Try it> Report back every line of the entries that contains "Japanese", exactly as written.

Start of Records shown

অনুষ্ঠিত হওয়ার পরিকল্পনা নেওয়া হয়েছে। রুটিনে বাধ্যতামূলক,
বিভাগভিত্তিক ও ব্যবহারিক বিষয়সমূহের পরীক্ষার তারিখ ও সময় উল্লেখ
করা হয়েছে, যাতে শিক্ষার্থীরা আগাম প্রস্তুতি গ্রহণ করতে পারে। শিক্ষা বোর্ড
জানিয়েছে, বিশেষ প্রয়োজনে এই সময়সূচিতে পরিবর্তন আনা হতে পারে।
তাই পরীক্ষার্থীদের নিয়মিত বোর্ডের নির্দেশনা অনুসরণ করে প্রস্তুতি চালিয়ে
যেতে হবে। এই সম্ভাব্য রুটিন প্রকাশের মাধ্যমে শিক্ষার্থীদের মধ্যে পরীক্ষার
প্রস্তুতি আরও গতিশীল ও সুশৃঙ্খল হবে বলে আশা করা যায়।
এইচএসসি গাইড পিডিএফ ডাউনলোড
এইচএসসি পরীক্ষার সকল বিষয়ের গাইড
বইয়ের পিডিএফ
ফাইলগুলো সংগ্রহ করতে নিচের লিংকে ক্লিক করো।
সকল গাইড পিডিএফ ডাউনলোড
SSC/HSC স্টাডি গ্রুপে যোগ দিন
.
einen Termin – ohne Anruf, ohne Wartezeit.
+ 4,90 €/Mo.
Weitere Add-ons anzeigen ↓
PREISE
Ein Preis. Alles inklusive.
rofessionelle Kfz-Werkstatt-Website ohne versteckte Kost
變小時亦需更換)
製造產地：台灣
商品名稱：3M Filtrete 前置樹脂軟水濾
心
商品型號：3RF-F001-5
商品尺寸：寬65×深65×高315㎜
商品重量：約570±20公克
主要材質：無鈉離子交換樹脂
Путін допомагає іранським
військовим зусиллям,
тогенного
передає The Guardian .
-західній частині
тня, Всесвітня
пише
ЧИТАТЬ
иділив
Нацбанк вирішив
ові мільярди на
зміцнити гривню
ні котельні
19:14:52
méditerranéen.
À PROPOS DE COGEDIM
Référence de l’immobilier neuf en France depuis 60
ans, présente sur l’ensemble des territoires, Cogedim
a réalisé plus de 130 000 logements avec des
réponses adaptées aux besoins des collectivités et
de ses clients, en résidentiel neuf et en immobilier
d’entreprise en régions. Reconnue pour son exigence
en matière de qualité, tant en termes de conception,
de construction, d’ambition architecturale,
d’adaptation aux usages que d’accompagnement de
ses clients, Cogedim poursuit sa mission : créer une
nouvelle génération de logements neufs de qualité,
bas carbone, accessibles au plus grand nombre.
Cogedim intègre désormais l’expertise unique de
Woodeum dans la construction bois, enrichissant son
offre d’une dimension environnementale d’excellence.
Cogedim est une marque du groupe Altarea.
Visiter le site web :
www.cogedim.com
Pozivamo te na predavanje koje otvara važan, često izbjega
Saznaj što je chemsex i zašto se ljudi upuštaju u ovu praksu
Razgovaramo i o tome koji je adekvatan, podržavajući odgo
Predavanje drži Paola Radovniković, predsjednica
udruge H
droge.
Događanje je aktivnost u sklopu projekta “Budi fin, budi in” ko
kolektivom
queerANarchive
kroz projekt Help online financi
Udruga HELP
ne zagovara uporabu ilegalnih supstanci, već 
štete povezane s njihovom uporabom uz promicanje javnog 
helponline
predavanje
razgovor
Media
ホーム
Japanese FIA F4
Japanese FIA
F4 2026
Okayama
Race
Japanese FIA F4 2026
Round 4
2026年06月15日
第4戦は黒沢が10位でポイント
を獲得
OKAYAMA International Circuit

End of Records shown

Your response>
Japanese FIA F4
Japanese FIA
Japanese FIA F4 2026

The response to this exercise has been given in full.